Il capo ufficio stampa della deputata viene definito dall’interlocutore del cardiochirurgo come «“colui che gestisce i voti cattolici a livello, diciamo, nazionale”: evidentemente si tratta della stessa persona già suggerita a Di Giammarco come utile intermediario per avvicinare il collegio giudicante, indicato come persona con un ruolo defilato ma capace di smuovere montagne». Fatto sta che l’incontro con il referente romano avviene in piazza Mazzini intorno alle 13.10 e prosegue negli spazi esterni a un bar fino alle 14.20. Non è stato possibile captare il colloquio, «ma il suo oggetto è reso evidente dalle conversazioni tra Di Giammarco e il suo collega, precedenti e successive all’incontro».
Non solo: la consapevolezza del medico lancianese «di dover agire in maniera occulta, dichiarata e per così dire quasi ostentata, è confermata dal passaggio della successiva conversazione in auto nel quale preannuncia a Di Giammarco che “se si dovesse prolungare la cosa le procurerò una scheda… professo’… e lei si procurerà un telefono di seconda mano”, con evidente riferimento all’opportunità di eludere eventuali attività di indagine tecnica sulle loro conversazioni».

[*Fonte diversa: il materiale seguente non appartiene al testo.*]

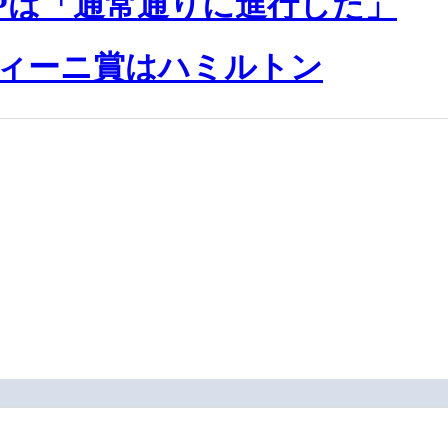
Pは「通常通りに進行した」
ィーニ賞はハミルトン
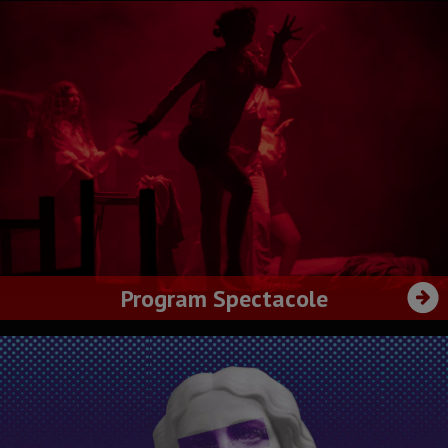
Program Spectacole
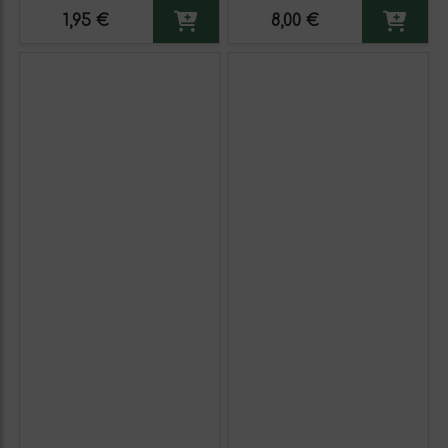
1,95 €
8,00 €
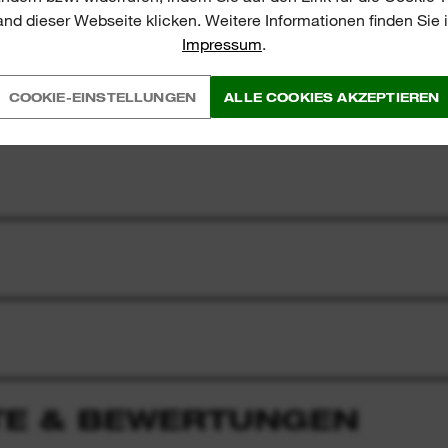
nd dieser Webseite klicken. Weitere Informationen finden Sie
Impressum
.
COOKIE-EINSTELLUNGEN
ALLE COOKIES AKZEPTIEREN
E & BEWERTUNGEN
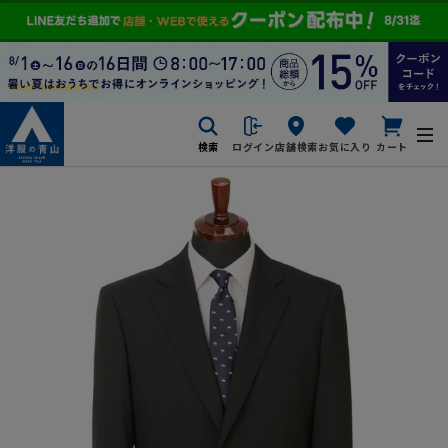
検索
ログイン
店舗検索
お気に入り
カート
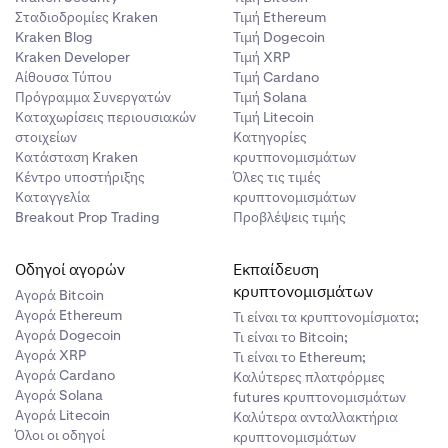
Σταδιοδρομίες Kraken
Τιμή Ethereum
Kraken Blog
Τιμή Dogecoin
Kraken Developer
Τιμή XRP
Αίθουσα Τύπου
Τιμή Cardano
Πρόγραμμα Συνεργατών
Τιμή Solana
Καταχωρίσεις περιουσιακών
Τιμή Litecoin
στοιχείων
Κατηγορίες
Κατάσταση Kraken
κρυτπονομισμάτων
Κέντρο υποστήριξης
Όλες τις τιμές
Καταγγελία
κρυπτονομισμάτων
Breakout Prop Trading
Προβλέψεις τιμής
Οδηγοί αγορών
Εκπαίδευση
κρυπτονομισμάτων
Αγορά Bitcoin
Αγορά Ethereum
Τι είναι τα κρυπτονομίσματα;
Αγορά Dogecoin
Τι είναι το Bitcoin;
Αγορά XRP
Τι είναι το Ethereum;
Αγορά Cardano
Καλύτερες πλατφόρμες
Αγορά Solana
futures κρυπτονομισμάτων
Αγορά Litecoin
Καλύτερα ανταλλακτήρια
Όλοι οι οδηγοί
κρυπτονομισμάτων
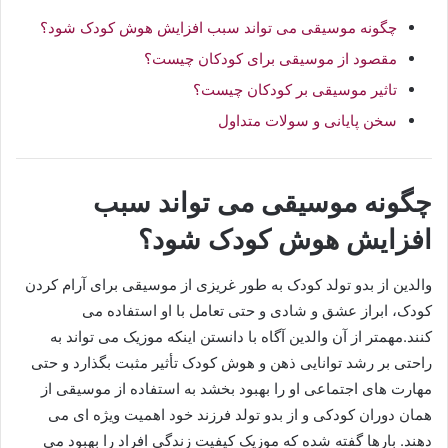
چگونه موسیقی می تواند سبب افزایش هوش کودک شود؟
مقصود از موسیقی برای کودکان چیست؟
تاثیر موسیقی بر کودکان چیست؟
سخن پایانی و سولات متداول
چگونه موسیقی می تواند سبب
افزایش هوش کودک شود؟
والدین از بدو تولد کودک به طور غریزی از موسیقی برای آرام کردن
کودک، ابراز عشق و شادی و حتی تعامل با او استفاده می
کنند.مهمتر از آن والدین آگاه با دانستن اینکه موزیک می تواند به
راحتی بر رشد توانایی ذهن و هوش کودک تأثیر مثبت بگذارد و حتی
مهارت های اجتماعی او را بهبود بخشد به استفاده از موسیقی از
همان دوران کودکی و از بدو تولد فرزند خود اهمیت ویژه ای می
دهند. بارها گفته شده که موزیک کیفیت زندگی افراد را بهبود می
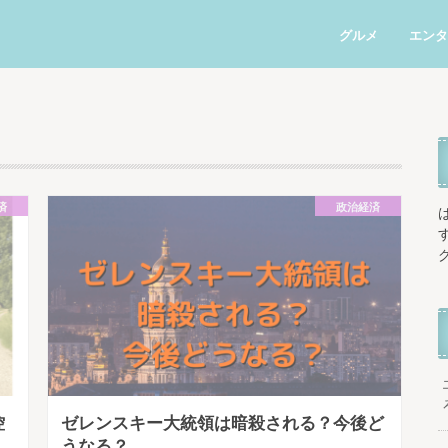
グルメ
エンタ
済
政治経済
控
ゼレンスキー大統領は暗殺される？今後ど
うなる？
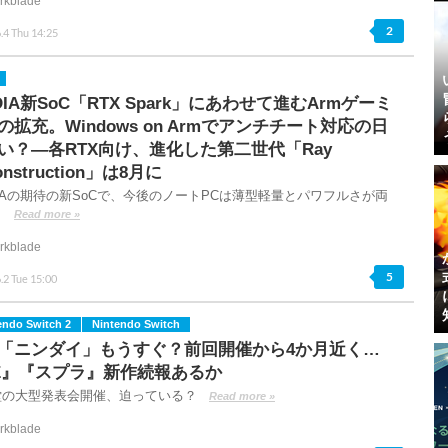
rkblade
2
.4 Thu 14:25
IDIA新SoC「RTX Spark」にあわせて進むArmゲーミ
の拡充。Windows on Armでアンチチート対応の日
い？―各RTX向け、進化した第二世代「Ray
onstruction」は8月に
DIAの期待の新SoCで、今後のノートPCは薄型軽量とパワフルさが両
？
Read more »
rkblade
5
.2 Tue 15:00
endo Switch 2
Nintendo Switch
「ニンダイ」もうすぐ？前回開催から4か月近く…
E』『スプラ』新作続報あるか
堂の大型発表会開催、迫っている？
Read more »
rkblade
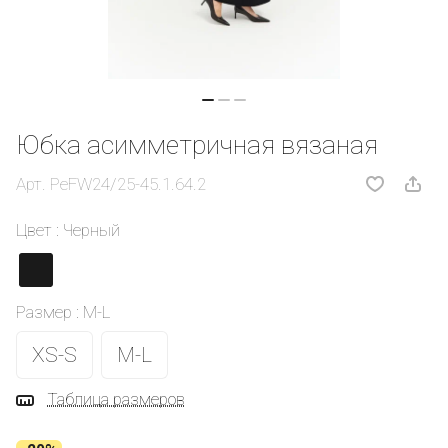
Юбка асимметричная вязаная
Арт.
РеFW24/25-45.1.64.2
Цвет :
Черный
Размер :
M-L
XS-S
M-L
Таблица размеров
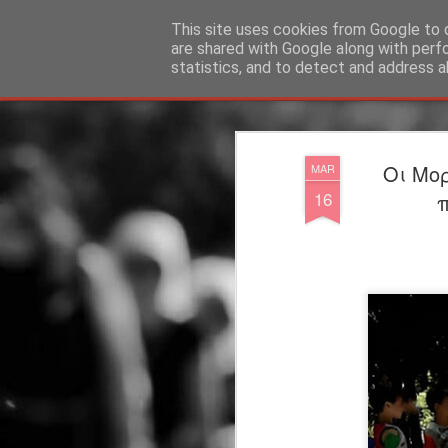
"Ερασιτέχνες Άνθρωποι"
This site uses cookies from Google to d
are shared with Google along with perf
statistics, and to detect and address a
Magazine
Blog
Info
DreamCity
Φιλικά Sites
Οι Μο
MAR
16
π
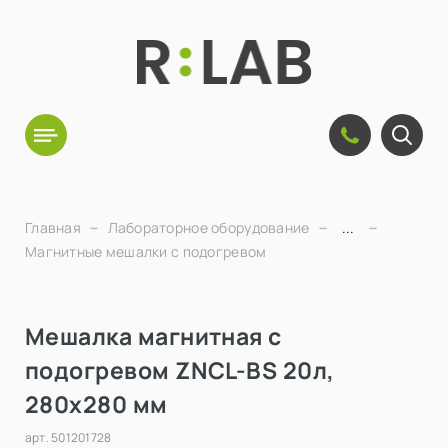
Главная
Лабораторное оборудование
...
Магнитные мешалки с подогревом
Мешалка магнитная с
подогревом ZNCL-BS 20л,
280х280 мм
арт.
501201728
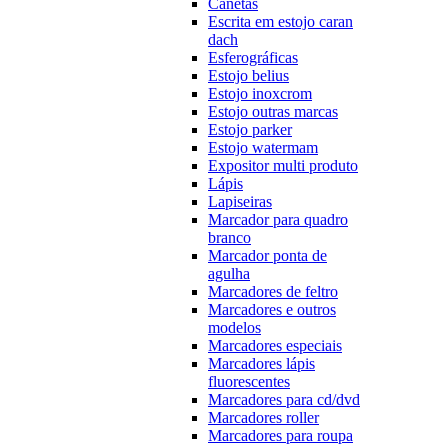
Canetas
Escrita em estojo caran
dach
Esferográficas
Estojo belius
Estojo inoxcrom
Estojo outras marcas
Estojo parker
Estojo watermam
Expositor multi produto
Lápis
Lapiseiras
Marcador para quadro
branco
Marcador ponta de
agulha
Marcadores de feltro
Marcadores e outros
modelos
Marcadores especiais
Marcadores lápis
fluorescentes
Marcadores para cd/dvd
Marcadores roller
Marcadores para roupa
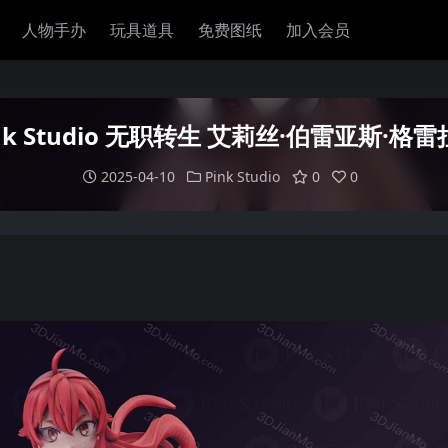
人物手办
玩具道具
免费图纸
加入会员
nk Studio 无职转生 艾莉丝·伯雷亚斯·格
2025-04-10
Pink Studio
0
0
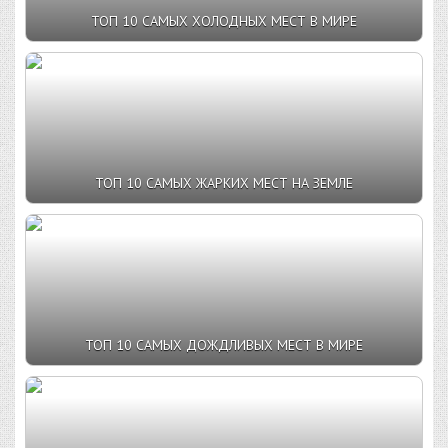
ТОП 10 САМЫХ ХОЛОДНЫХ МЕСТ В МИРЕ
ТОП 10 САМЫХ ЖАРКИХ МЕСТ НА ЗЕМЛЕ
ТОП 10 САМЫХ ДОЖДЛИВЫХ МЕСТ В МИРЕ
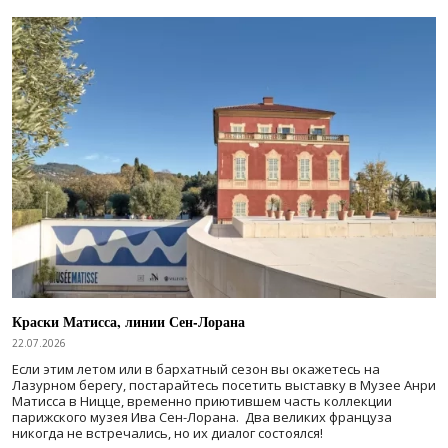
Краски Матисса, линии Сен-Лорана
22.07.2026
Если этим летом или в бархатный сезон вы окажетесь на
Лазурном берегу, постарайтесь посетить выставку в Музее Анри
Матисса в Ницце, временно приютившем часть коллекции
парижского музея Ива Сен-Лорана. Два великих француза
никогда не встречались, но их диалог состоялся!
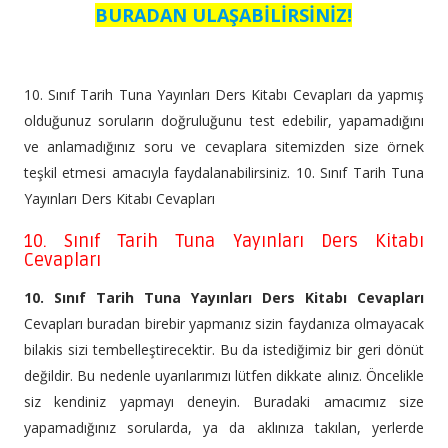
BURADAN ULAŞABİLİRSİNİZ!
10. Sınıf Tarih Tuna Yayınları Ders Kitabı Cevapları da yapmış
olduğunuz soruların doğruluğunu test edebilir, yapamadığını
ve anlamadığınız soru ve cevaplara sitemizden size örnek
teşkil etmesi amacıyla faydalanabilirsiniz. 10. Sınıf Tarih Tuna
Yayınları Ders Kitabı Cevapları
10. Sınıf Tarih Tuna Yayınları Ders Kitabı
Cevapları
10. Sınıf Tarih Tuna Yayınları Ders Kitabı Cevapları
Cevapları buradan birebir yapmanız sizin faydanıza olmayacak
bilakis sizi tembelleştirecektir. Bu da istediğimiz bir geri dönüt
değildir. Bu nedenle uyarılarımızı lütfen dikkate alınız. Öncelikle
siz kendiniz yapmayı deneyin. Buradaki amacımız size
yapamadığınız sorularda, ya da aklınıza takılan, yerlerde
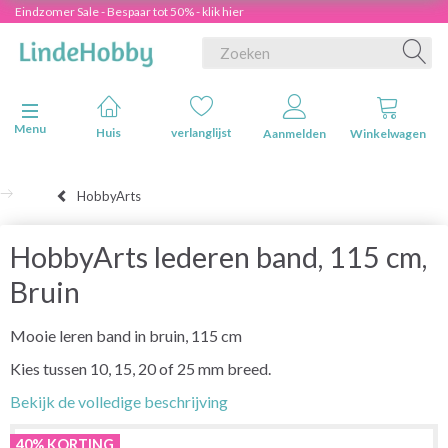
Eindzomer Sale - Bespaar tot 50% - klik hier
Navigatie in-/uitschakelen
Menu
Huis
verlanglijst
Aanmelden
Winkelwagen
HobbyArts
HobbyArts lederen band, 115 cm,
Bruin
Mooie leren band in bruin, 115 cm
Kies tussen 10, 15, 20 of 25 mm breed.
Bekijk de volledige beschrijving
40% KORTING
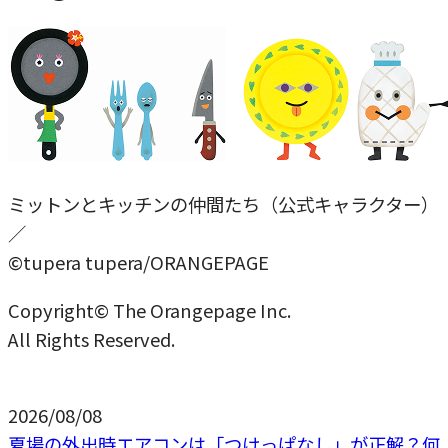
ミットンとキッチンの仲間たち（公式キャラクター）
／
©tupera tupera/ORANGEPAGE
Copyright© The Orangepage Inc.
All Rights Reserved.
2026/08/08
夏場の外出時エアコンは「つけっぱなし」が正解？何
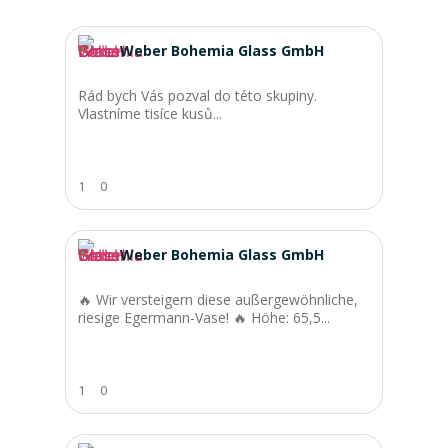
Weber Bohemia Glass GmbH
Rád bych Vás pozval do této skupiny.
Vlastníme tisíce kusů...
1
0
Weber Bohemia Glass GmbH
🔥 Wir versteigern diese außergewöhnliche,
riesige Egermann-Vase! 🔥 Höhe: 65,5...
1
0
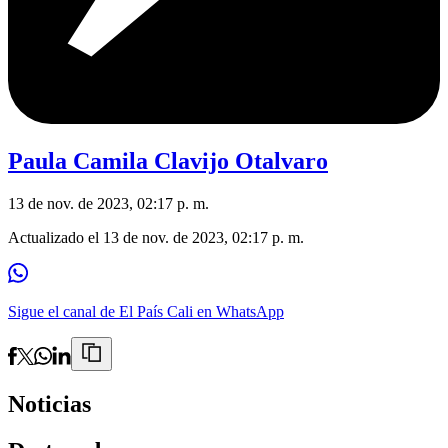
Paula Camila Clavijo Otalvaro
13 de nov. de 2023, 02:17 p. m.
Actualizado el
13 de nov. de 2023, 02:17 p. m.
Sigue el canal de El País Cali en WhatsApp
Noticias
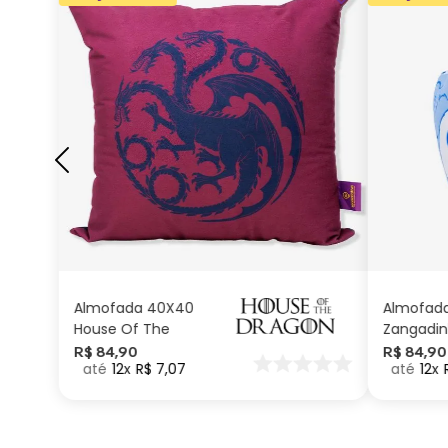
ADICIONAR AO
CARRINHO
Almofada 40X40
Almofad
House Of The
Zangadin
Dragon
Carinhos
R$
84
,
90
R$
84
,
90
12
R$
7
,
07
12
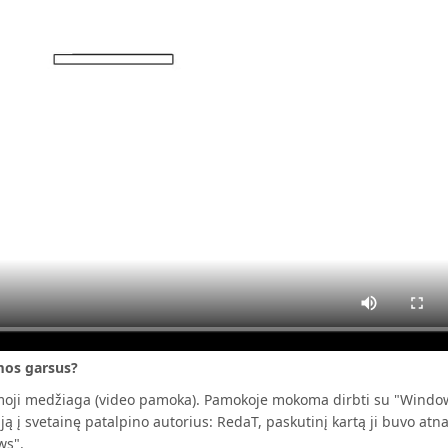
mos garsus?
oji medžiaga (video pamoka). Pamokoje mokoma dirbti su "Windows
ją į svetainę patalpino autorius: RedaT, paskutinį kartą ji buvo at
ws".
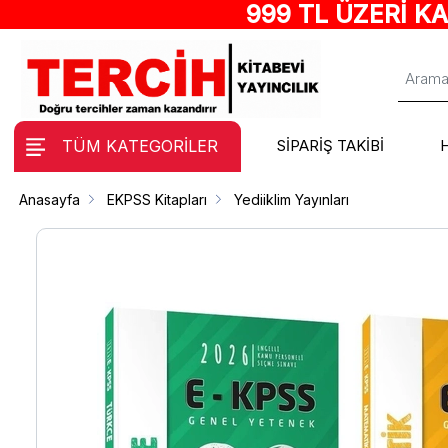
999 TL ÜZERİ K
TÜM KATEGORİLER
SİPARİŞ TAKİBİ
Anasayfa
EKPSS Kitapları
Yediiklim Yayınları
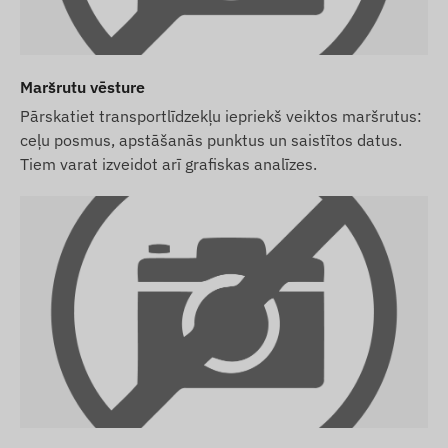
Maršrutu vēsture
Pārskatiet transportlīdzekļu iepriekš veiktos maršrutus:
ceļu posmus, apstāšanās punktus un saistītos datus.
Tiem varat izveidot arī grafiskas analīzes.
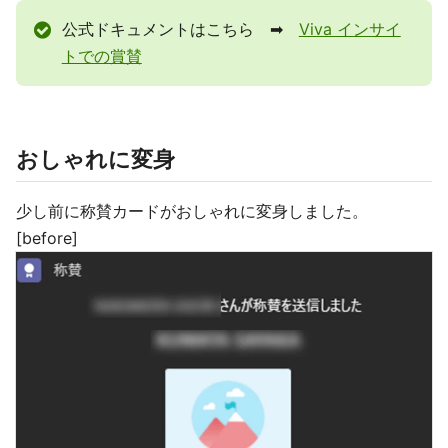
公式ドキュメントはこちら ➡
Viva インサイ
トでの賞賛
おしゃれに変身
少し前に称賛カードがおしゃれに変身しました。
[before]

Dopo l’incontro con il capo ufficio stampa, parlando della data da fissare per la trattazione del ricorso, il dottore frentano si accredita così: «Se riuscissi però a dare una specie di urgenza… dipende dal consigliere istruttore che io conosco». Poi, scrive il gip, passa «a fantasticare sulle conseguenze reddituali dell’eventuale buon esito della vicenda: “Già così le hanno fatto un danno notevole, dopodiché si dovrà scegliere l’elicottero, una nuova macchina o l’imbarcazione… anche se io un motoscafo Diva… eh? Non le piace? Motori Rolls Royce! Lago di Como, una villetta palladiana… tanto per… con diporto privato e motoscafo”».
Di Giammarco, assistito dagli avvocati Augusto La Morgia e Leo Brocchi, verrà interrogato in tribunale lunedì mattina.